In the absence of strong formal institutions, informal institutions have established themselves in the Haitian state regime, elevating corruption to the forefront of the country’s operating practices. Indeed, no president has been able to weaken corruption so far, often because it allows these same presidents to rise to power.
Creating an accountable public service
Let us now continue with the complex answer. If we accept that the weakness of formal institutions in the Haitian political system explains the strength of corruption, then how can we weaken these informal institutions in favour of formal institutions that benefit the people?
It would be an illusion to think that a single solution can put an end to corruption in Haiti. But we still argue that the fight must begin with the creation of a new public management system. Its implementation requires the modernization of the political-administrative apparatus — a new way of doing things that is based on meritocracy instead of sponsorship and transparency rather than the opacity that characterizes the overall functioning of the Haitian public administration.

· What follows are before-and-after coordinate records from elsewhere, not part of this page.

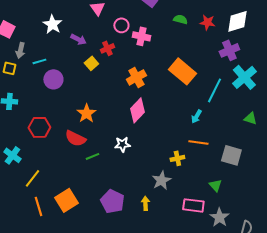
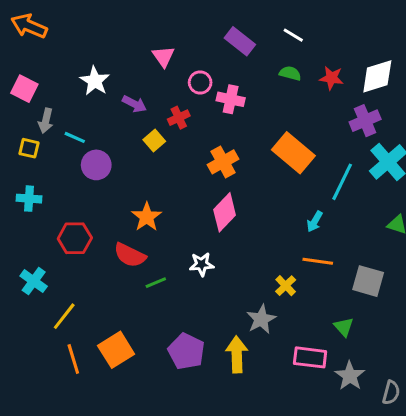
cyan line: (39, 61) -> (75, 137), turned 40
yellow cross: (177, 158) -> (286, 286), turned -32
yellow arrow: (145, 203) -> (237, 354), size x1.6

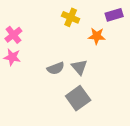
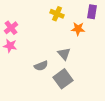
purple rectangle: (114, 15) -> (92, 12), turned -64
gray semicircle: (56, 68) -> (41, 66), moved

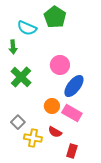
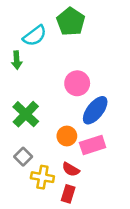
cyan semicircle: (27, 28) -> (35, 36), turned -60
green cross: (21, 77) -> (26, 114), moved
pink rectangle: (72, 113) -> (93, 145), turned -48
red rectangle: (72, 151) -> (68, 194), moved

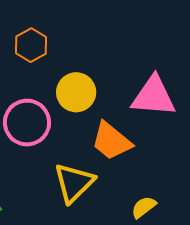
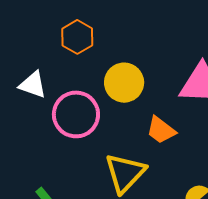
orange trapezoid: (111, 141) -> (161, 130), size x0.7

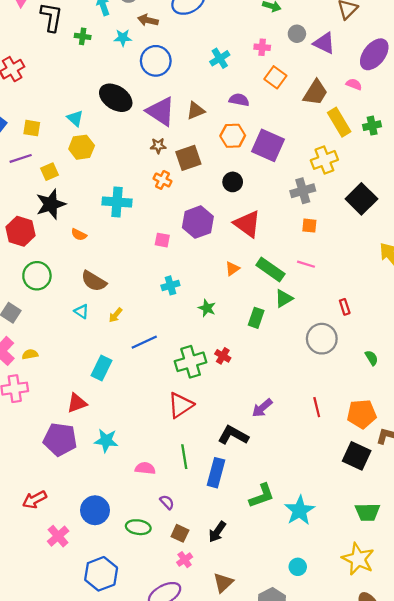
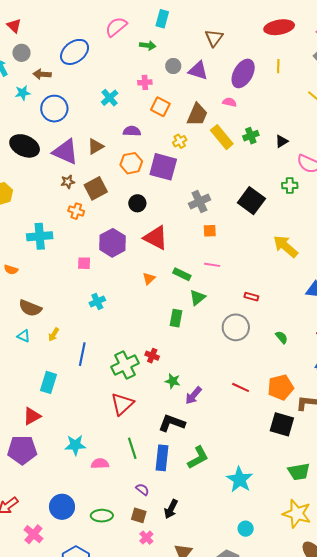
yellow cross: (324, 160) -> (180, 141), moved, size x0.6
green rectangle: (270, 270) -> (182, 274), size x0.7
red rectangle: (345, 307) -> (251, 297), turned -48
green star: (207, 308) -> (173, 381), moved
blue line: (144, 342) -> (82, 354), turned -45
red line: (317, 407) -> (241, 387), turned -42
cyan star: (106, 441) -> (75, 445), moved
green L-shape: (262, 496) -> (198, 458), moved
purple semicircle: (167, 502) -> (142, 489), moved

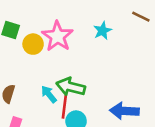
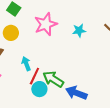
yellow circle: (33, 44) -> (11, 33), moved
green arrow: (71, 87) -> (53, 79), moved

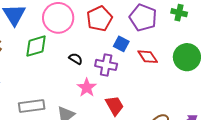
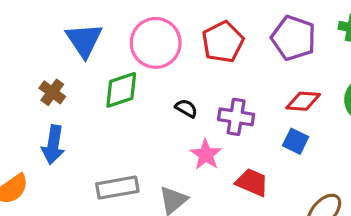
blue square: (121, 44) -> (296, 141), moved
red diamond: (148, 57) -> (303, 101), turned -50
red trapezoid: (115, 106) -> (252, 182), turned -35

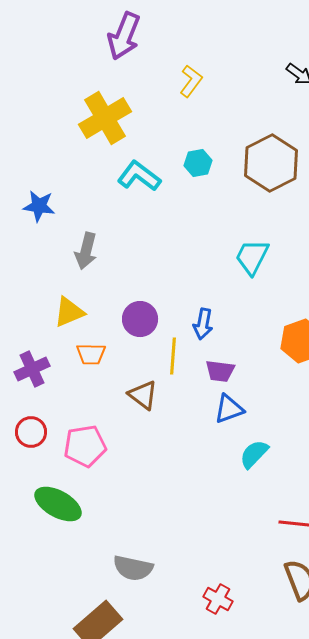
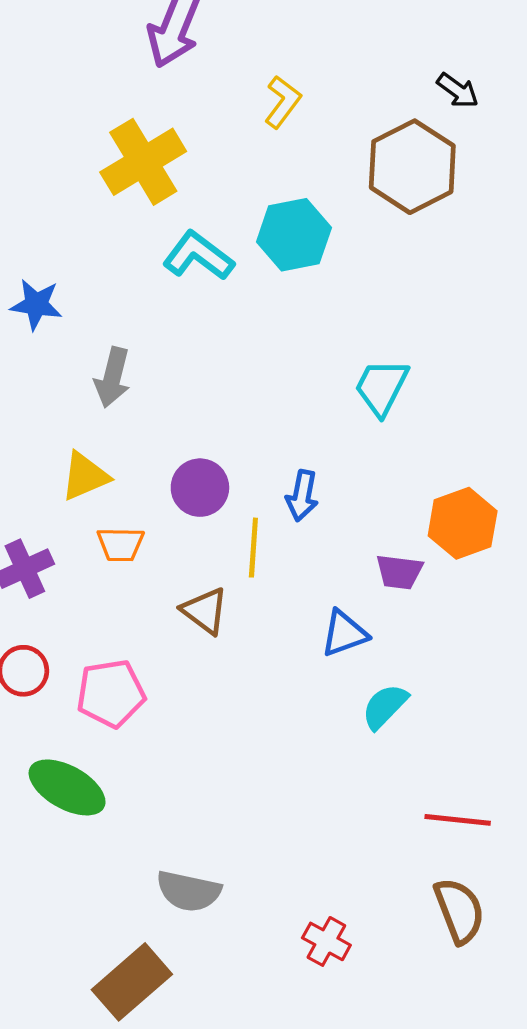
cyan hexagon: (198, 163) -> (294, 235), size x1.6
brown hexagon: (271, 163) -> (412, 167), moved
purple trapezoid: (220, 371) -> (399, 572), moved

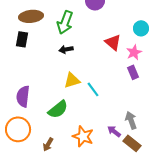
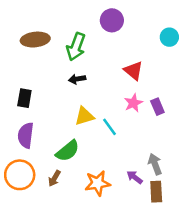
cyan circle: (141, 28) -> (169, 37), moved
black rectangle: (22, 39) -> (24, 98), moved
pink star: (134, 52) -> (133, 103), moved
orange star: (83, 136) -> (98, 183), turned -30
brown rectangle: (132, 143) -> (156, 192), turned 48
brown arrow: (48, 144) -> (54, 178), moved

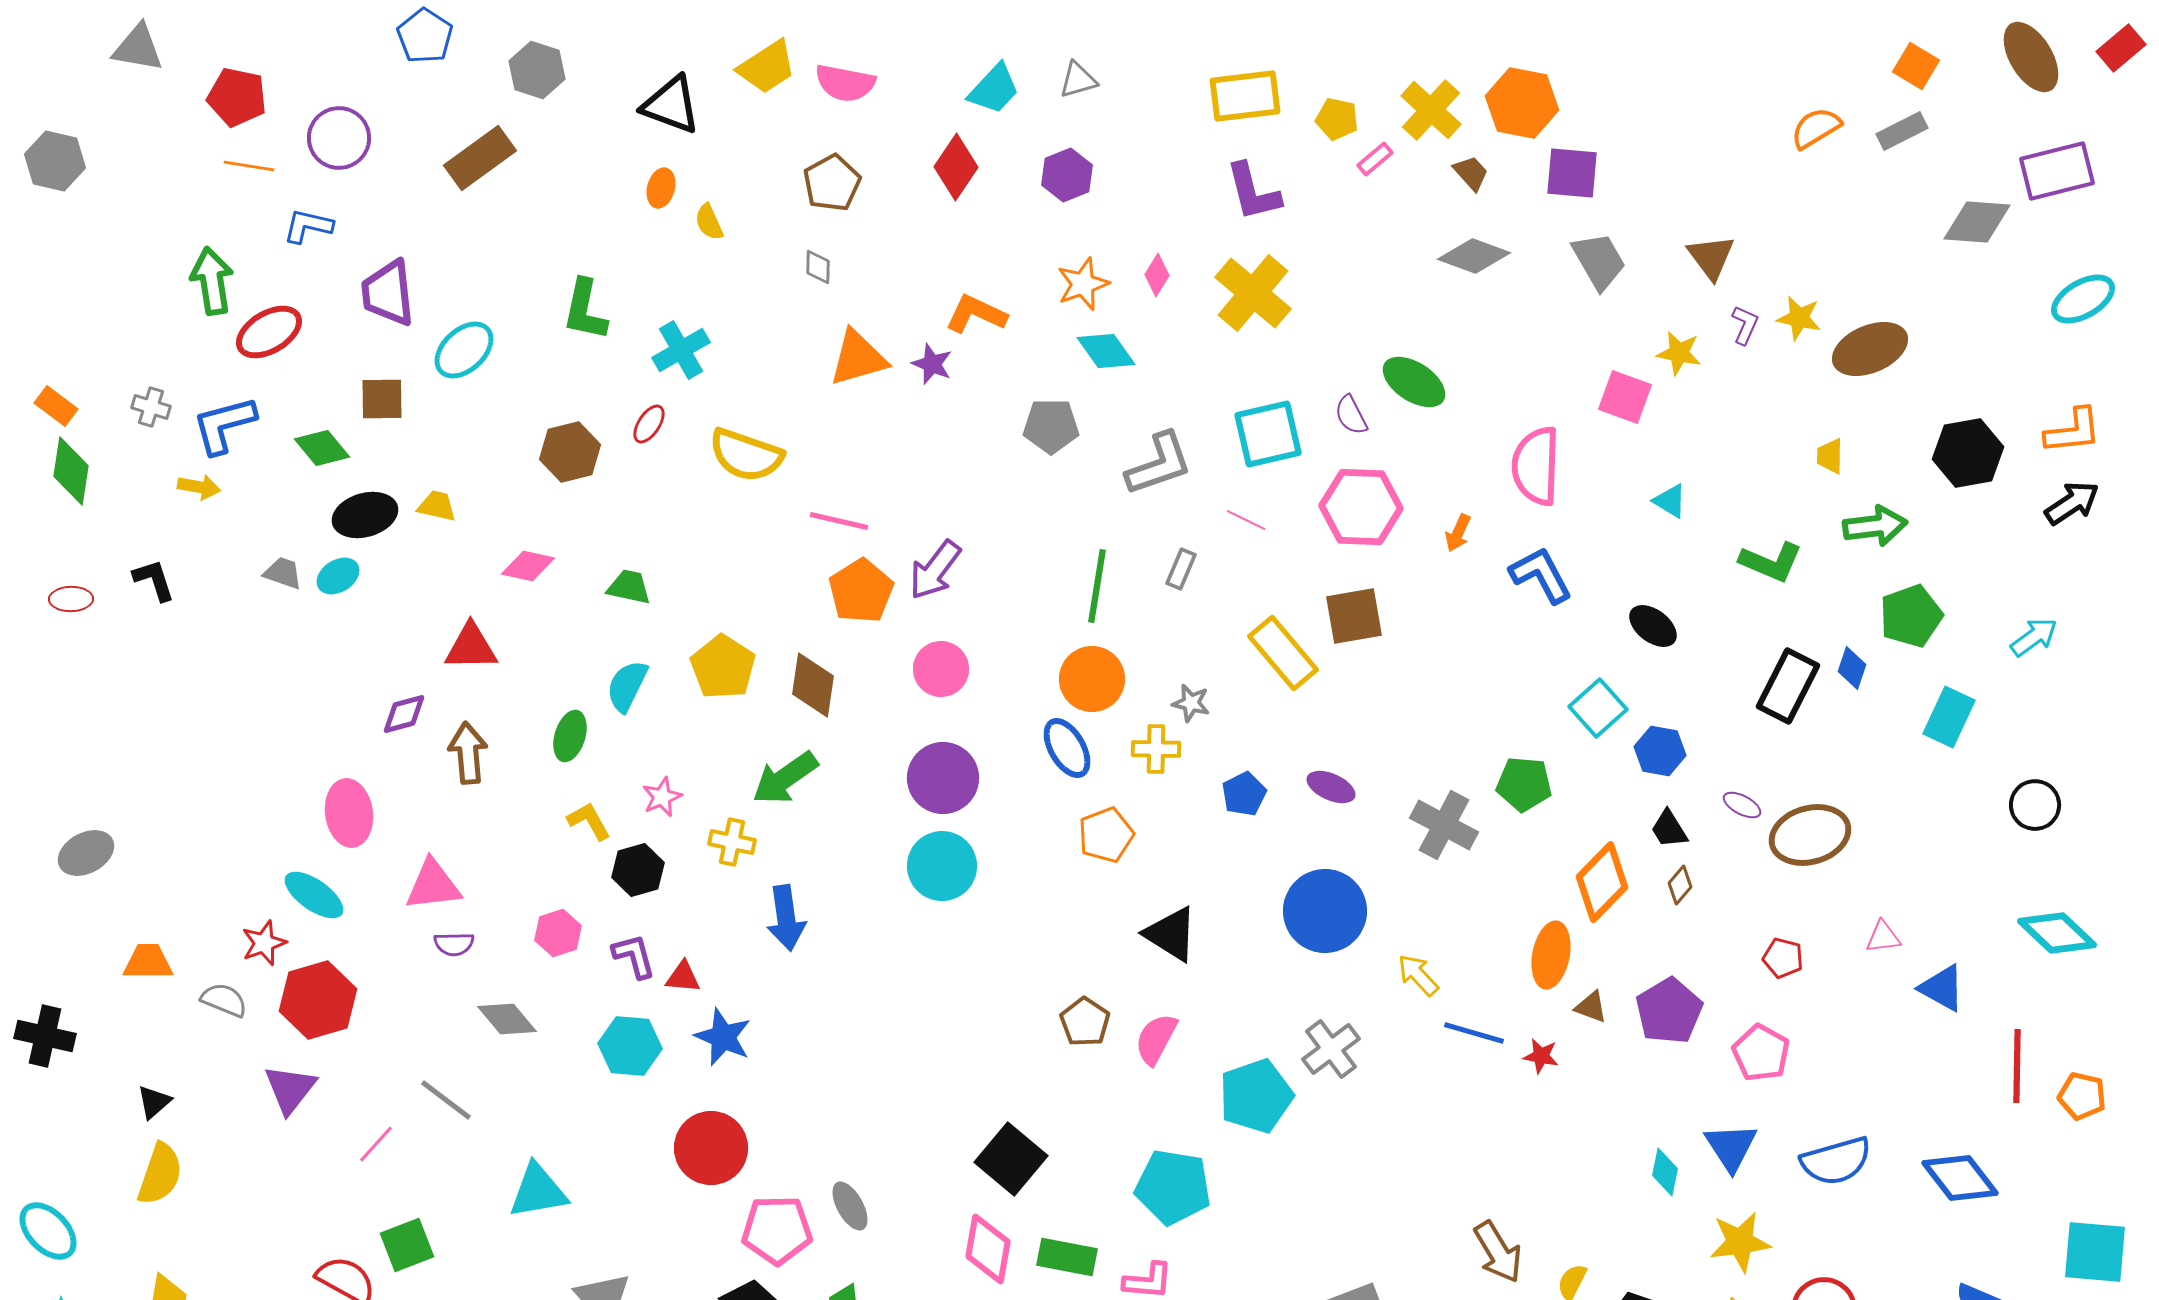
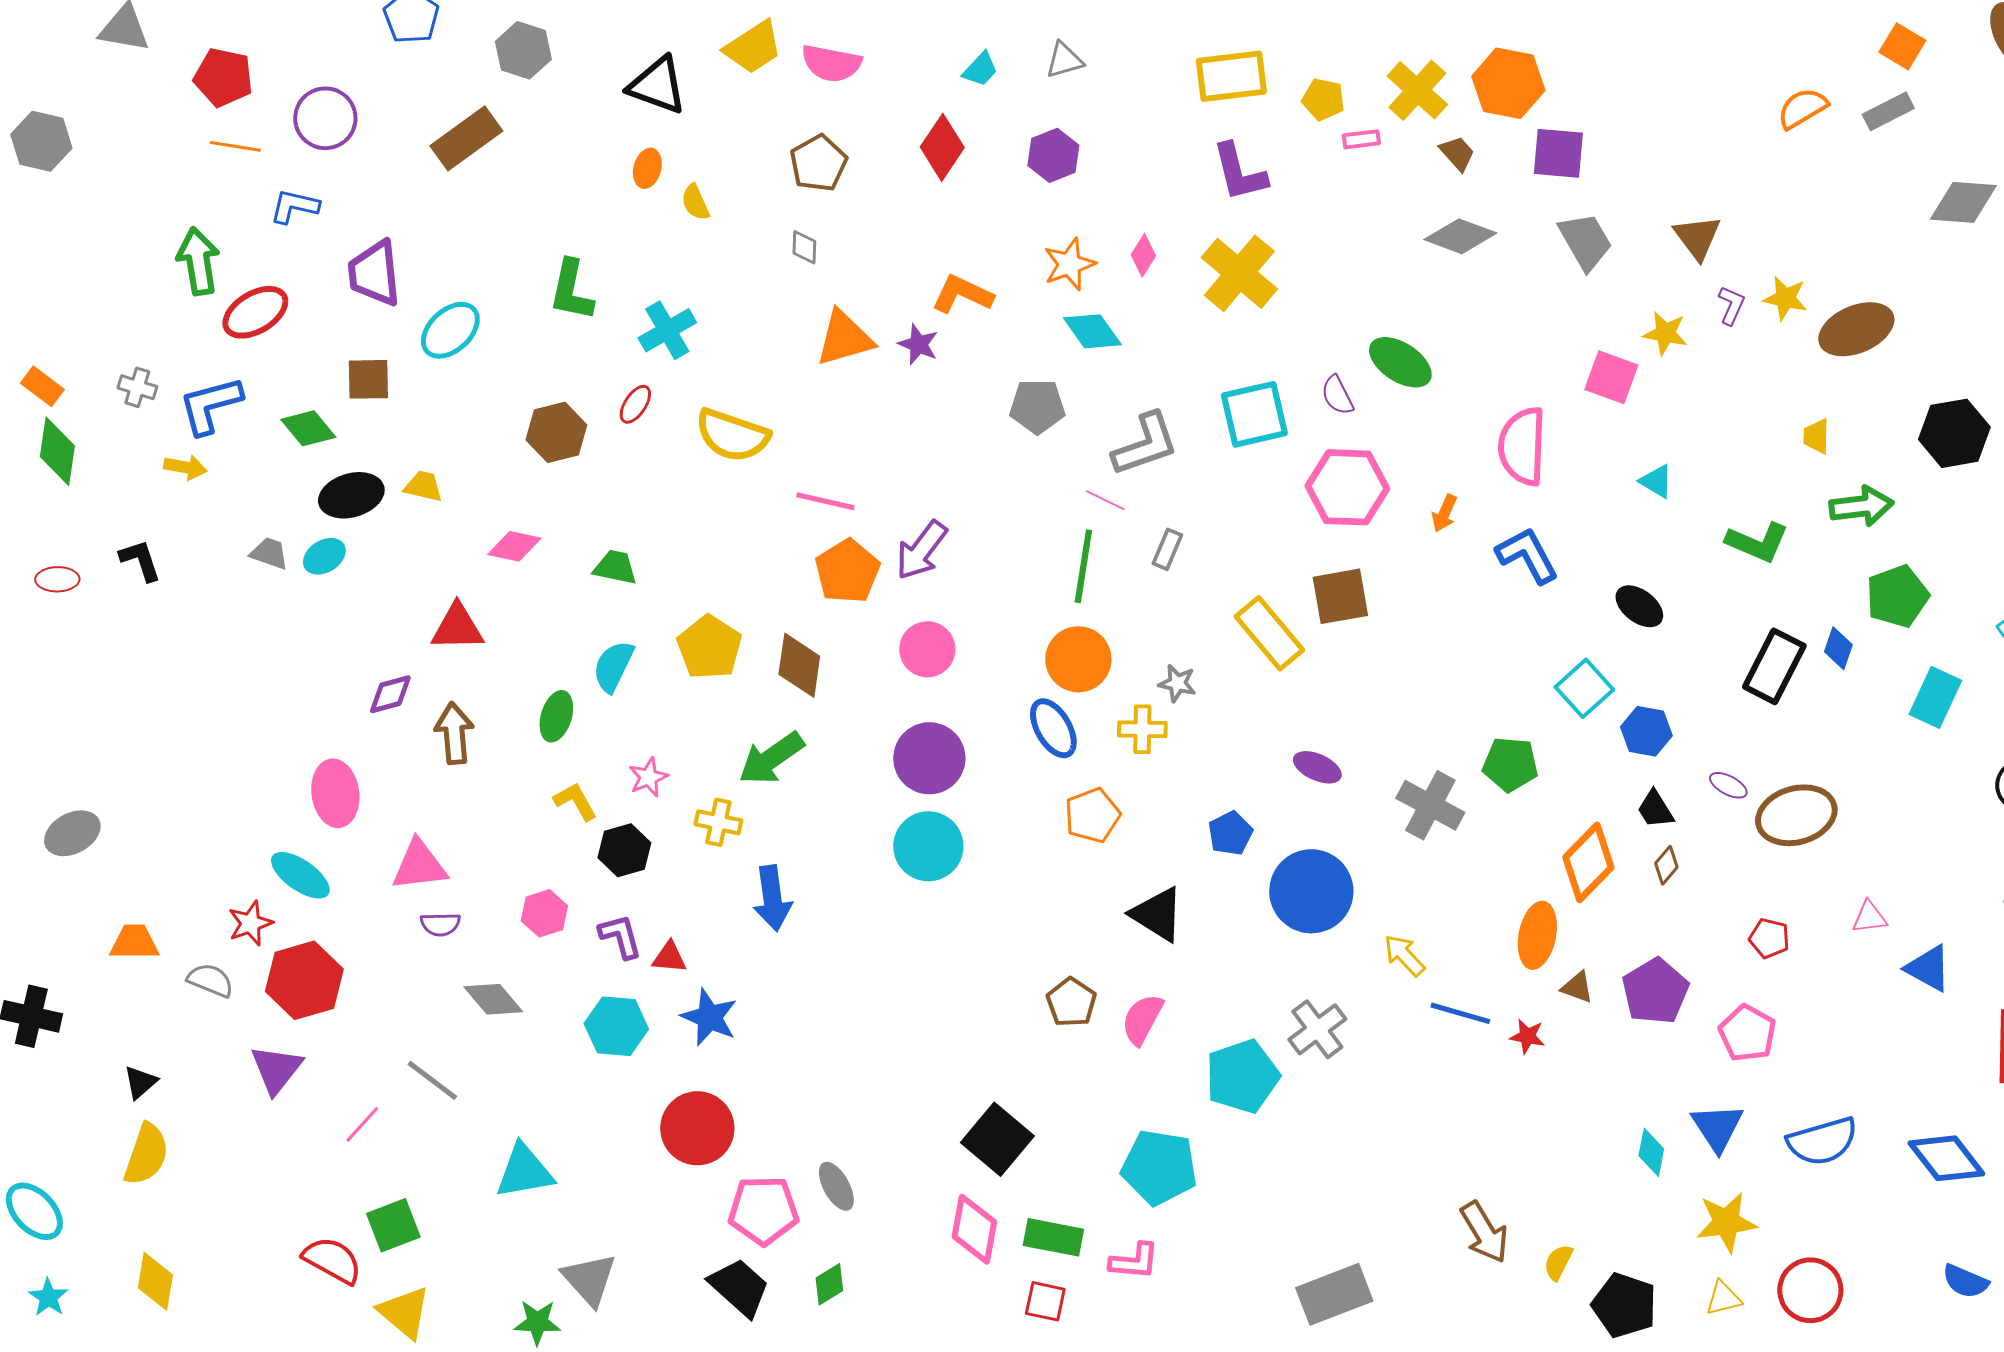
cyan trapezoid: (994, 89) -> (980, 69), size x0.7
pink rectangle: (1375, 159) -> (1361, 139), turned 33
pink line: (1246, 520) -> (1105, 500), moved
blue pentagon: (1244, 794) -> (1230, 833), moved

But there are several obstacles to such a change.
First, accountability, essential in public administrations and in the fight against corruption, is absent.
Haitian legislation makes ministers, secretaries of state and directors general (in Québec and Canada, the latter are called deputy ministers) the sole authorizing officers for public decisions. It thus makes civil servants mere executors, as can be seen in Haiti’s Decree on the Central Administration of the State, adopted in 2005.
In other words, Haitian government directors, managers and other officials are not subject to any accountability rules, which encourages patronage and, possibly, corruption. What’s more, the legal and regulatory framework does not provide for any other form of accountability of public administration officials, particularly to civil society.
Transparency and information dissemination is another mechanism to fight corruption. Unfortunately, in Haiti, the dissemination of information, particularly financial information, outside of audit or control procedures laid out by law is not an obligation for public entities.
For example, the official budget document, which is generally published on the website of the Ministry of the Economy and Finance, presents a forecast that differs greatly from reality, since it is often subject to reorganization in its implementation. This means that in practice, the operations carried out do not correspond to the information disseminated by the government.
However, efforts to strengthen the accountability system have nevertheless been made as part of recent administrative reforms in Haiti.
In this context, over the past 15 years, successive governments have created several control, monitoring, investigation and audit bodies. This is important to facilitate the culture of accountability.
Nevertheless, it will also be important to strengthen the accountability framework by making public servants more accountable. They must be given more freedom of action, but they must also be directly and publicly accountable for their management.
This is the way to strengthen formal institutions in Haiti and weaken informal institutions — and corruption.